Describe the business for us
The Holiday Crowd provides a service to help people co-invest in a holiday property from £1,000. Investors receive a stake in a company that owns the property entitling them to a share of the rental income and any increase in the value of the property over time.
We remove the hassle of ownership, looking after everything from finding the property to dealing with lawyers and ensuring the property is booked. Our customers can book holidays in the property with our exclusive partner, Sykes Cottages, and can save money whilst generating long-term pension-like returns from investing in holiday property.
Where did the idea come from?
I got the idea for the business on a plane to Mykonos. I was sat next to a family that visited the island every year but said they couldn’t afford to buy a villa. I thought there must be a smarter way for them to invest in a place that could pay for their holidays every year.
The market was already there, I just took a different route on how to satisfy the demand.
Inspiration comes from the strangest places
Plot the growth story to today
We’re an early stage company with ambitious growth plans. Stay tuned.
Is it an enticing market for new entrants?
We’ve estimated the UK holiday property market at around £54bn in value, based on a total of around 250,000 properties. We’re opening up this asset class to a new group of investors and believe we’re the first organisation to use alternative finance to do this. I want to build a global portfolio of properties that people can invest in and enjoy.
What have been the big bumps in the road?
Brexit caused some short-term uncertainty in the property market, but when life gives you lemons, you make lemonade. UK tourism continues to go from strength to strength, and we’re witnessing what we believe to be a mini boom in the rental market, so we’re excited about the future potential for our business.

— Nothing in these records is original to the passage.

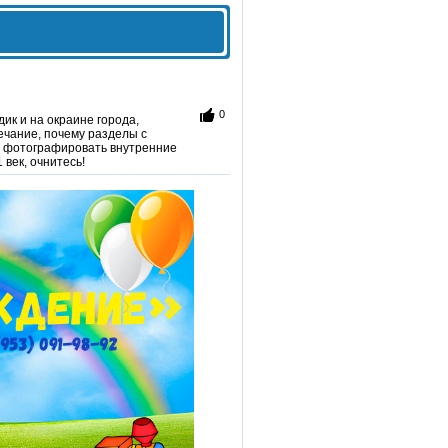
0
ик и на окраине города,
ечание, почему разделы с
о фотографировать внутренние
век, очнитесь!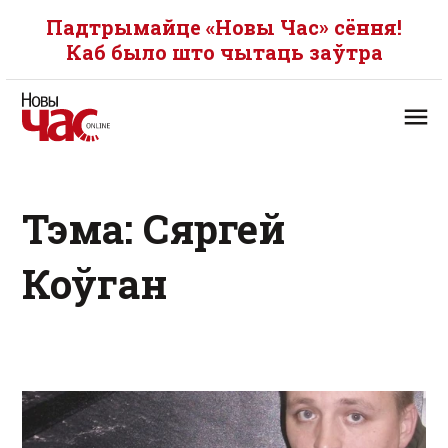
Падтрымайце «Новы Час» сёння!
Каб было што чытаць заўтра
Тэма: Сяргей
Коўган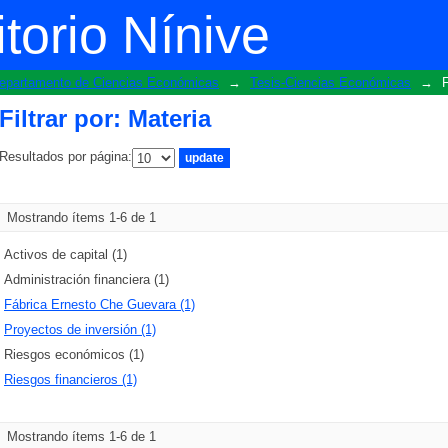
torio Nínive
epartamento de Ciencias Económicas
→
Tesis-Ciencias Económicas
→
F
Filtrar por: Materia
Resultados por página:
Mostrando ítems 1-6 de 1
Activos de capital (1)
Administración financiera (1)
Fábrica Ernesto Che Guevara (1)
Proyectos de inversión (1)
Riesgos económicos (1)
Riesgos financieros (1)
Mostrando ítems 1-6 de 1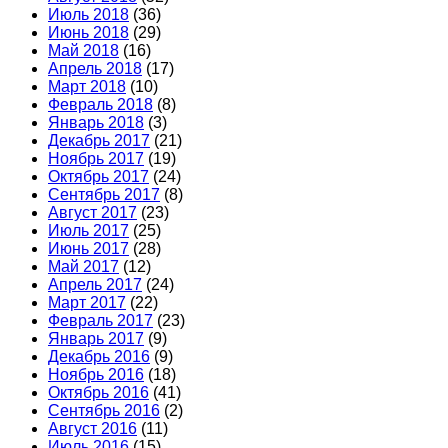
Июль 2018
(36)
Июнь 2018
(29)
Май 2018
(16)
Апрель 2018
(17)
Март 2018
(10)
Февраль 2018
(8)
Январь 2018
(3)
Декабрь 2017
(21)
Ноябрь 2017
(19)
Октябрь 2017
(24)
Сентябрь 2017
(8)
Август 2017
(23)
Июль 2017
(25)
Июнь 2017
(28)
Май 2017
(12)
Апрель 2017
(24)
Март 2017
(22)
Февраль 2017
(23)
Январь 2017
(9)
Декабрь 2016
(9)
Ноябрь 2016
(18)
Октябрь 2016
(41)
Сентябрь 2016
(2)
Август 2016
(11)
Июль 2016
(15)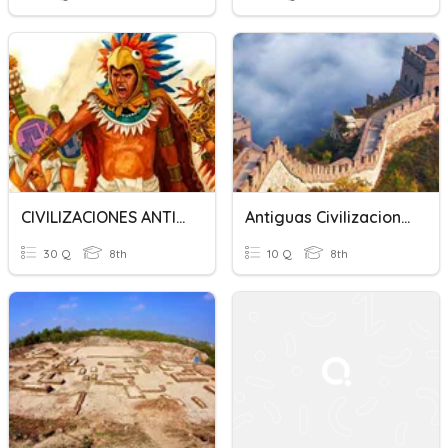
CIVILIZACIONES ANTIGUAS
Antiguas Civilizaciones
30 Q
8th
10 Q
8th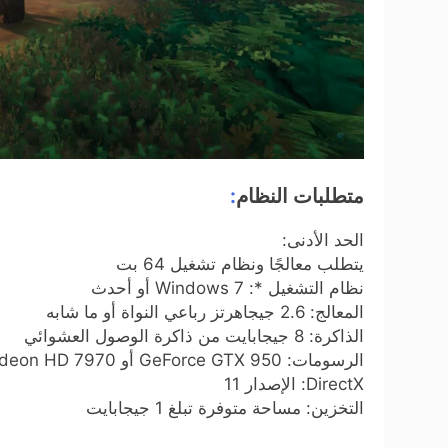
متطلبات النظام
:
الحد الأدنى:
يتطلب معالجًا ونظام تشغيل 64 بت
نظام التشغيل *: Windows 7 أو أحدث
المعالج: 2.6 جيجاهرتز رباعي النواة أو ما شابه
الذاكرة: 8 جيجابايت من ذاكرة الوصول العشوائي
الرسومات: GeForce GTX 950 أو Radeon HD 7970
DirectX: الإصدار 11
التخزين: مساحة متوفرة تبلغ 1 جيجابايت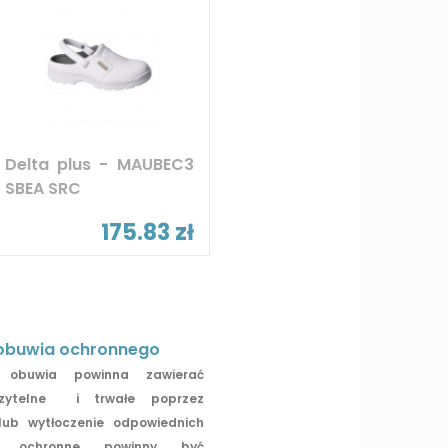
Delta plus - MAUBEC3
SBEA SRC
175.83 zł
obuwia ochronnego
obuwia powinna zawierać
zytelne i trwałe poprzez
lub wytłoczenie odpowiednich
ty ochronne powinny być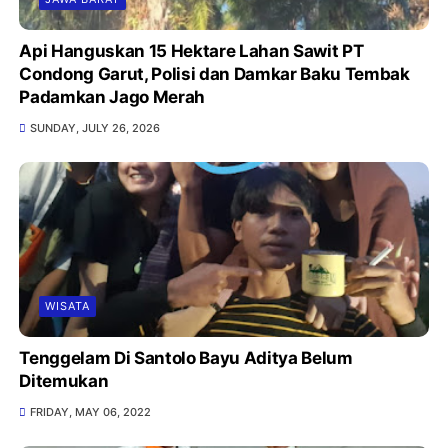
Api Hanguskan 15 Hektare Lahan Sawit PT
Condong Garut, Polisi dan Damkar Baku Tembak
Padamkan Jago Merah
SUNDAY, JULY 26, 2026
WISATA
Tenggelam Di Santolo Bayu Aditya Belum
Ditemukan
FRIDAY, MAY 06, 2022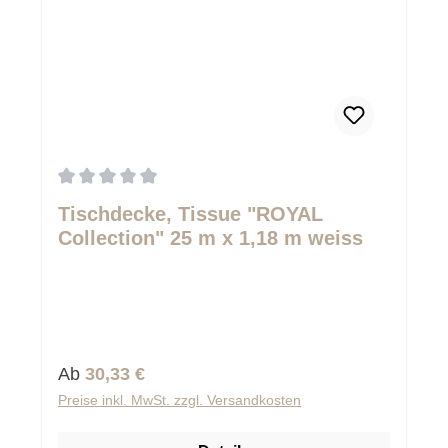
Durchschnittliche Bewertung von 0 von 5 Sternen
Tischdecke, Tissue "ROYAL
Collection" 25 m x 1,18 m weiss
Regulärer Preis:
Ab
30,33 €
Preise inkl. MwSt. zzgl. Versandkosten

What has been the hardest thing about starting a business and what have you enjoyed?
The hardest thing is to break down traditional attitudes to the sector. We’re disrupting a market that is becoming increasingly digitised, and have the tools, the data and the expertise to help investors. I enjoy every aspect of it though and love to get stuck in.

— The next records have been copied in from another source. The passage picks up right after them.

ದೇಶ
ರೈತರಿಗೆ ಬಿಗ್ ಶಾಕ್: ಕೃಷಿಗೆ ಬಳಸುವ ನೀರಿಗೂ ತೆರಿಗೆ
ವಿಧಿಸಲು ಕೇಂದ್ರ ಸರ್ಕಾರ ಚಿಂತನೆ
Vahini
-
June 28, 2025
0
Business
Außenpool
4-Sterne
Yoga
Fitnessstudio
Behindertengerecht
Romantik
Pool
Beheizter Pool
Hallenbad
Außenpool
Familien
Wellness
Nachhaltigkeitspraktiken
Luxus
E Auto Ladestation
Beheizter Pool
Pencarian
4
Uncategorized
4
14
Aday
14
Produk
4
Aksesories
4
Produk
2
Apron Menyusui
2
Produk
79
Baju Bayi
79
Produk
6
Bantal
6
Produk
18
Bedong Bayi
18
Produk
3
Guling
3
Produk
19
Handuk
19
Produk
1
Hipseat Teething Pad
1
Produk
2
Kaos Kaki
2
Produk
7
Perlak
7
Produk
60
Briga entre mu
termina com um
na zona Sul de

I’m currently furnishing our first property and looking after everything from the curtains to the cutlery. The greatest fulfilment comes from hitting milestones, however small.
Investing means holiday makers can own a slice of a property they couldn't afford alone.
What would you change about the politics of business?
Short-termism in policy-making. The stamp duty surcharge is a great example, HMRC have actually seen a decline in stamp duty revenues as a result of the changes.
What is your biggest mistake?
Not having enough self-belief. It’s a valuable currency for entrepreneurs and you need it in spades. I sometimes feel I’m a bit to British about self-promotion.
How is The Holiday Crowd different from the rest?
We don’t really have any direct competitors in this market. A number of platforms have focused on alternative finance in the buy-to-let market, which has pretty low barriers to entry. I set off with the view that partnering with a leading holiday letting agency would provide us with a great platform for growth.
Our partnership with Sykes Cottages does exactly that, offering a route to market and a trusted brand to ensure our properties are well looked after. We make a point of working closely with them and are nurturing a mutually beneficial relationship.
How do you rate government support for growing businesses and why?
The government can do a lot more to support SMEs including reducing business rates and corporate taxes to increase competition.
Leading Internet businesses such as Amazon, Facebook and Google pay next to no tax in the UK, whilst SMEs suffer. The government should level the playing field and provide more tax breaks for small businesses.
What are your top three tips for people starting a business today?
1. Follow up on every introduction, and take every call and meeting. You never know where it will take you.
2. Speak to your customers, you find out more on the phone than by any other means.
3. Raise money when you can, you never know what lies around the corner.